▶ [WHAT TO PRODUCE] Please give the records below again in full, exactly, with the images left out.

Stored data entries
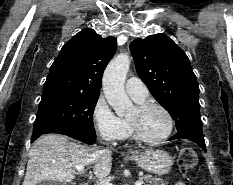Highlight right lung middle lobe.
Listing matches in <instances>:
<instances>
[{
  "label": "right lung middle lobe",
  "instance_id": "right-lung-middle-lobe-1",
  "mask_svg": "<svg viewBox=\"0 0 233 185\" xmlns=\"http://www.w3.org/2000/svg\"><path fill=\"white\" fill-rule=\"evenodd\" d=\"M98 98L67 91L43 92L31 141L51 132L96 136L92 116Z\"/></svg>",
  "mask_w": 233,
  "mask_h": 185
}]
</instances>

▶ [TASK OUTPUT]
Highlight right lung middle lobe.
Listing matches in <instances>:
<instances>
[{
  "label": "right lung middle lobe",
  "instance_id": "right-lung-middle-lobe-1",
  "mask_svg": "<svg viewBox=\"0 0 233 185\" xmlns=\"http://www.w3.org/2000/svg\"><path fill=\"white\" fill-rule=\"evenodd\" d=\"M98 98L67 91L43 92L31 141L51 132L96 136L92 116Z\"/></svg>",
  "mask_w": 233,
  "mask_h": 185
}]
</instances>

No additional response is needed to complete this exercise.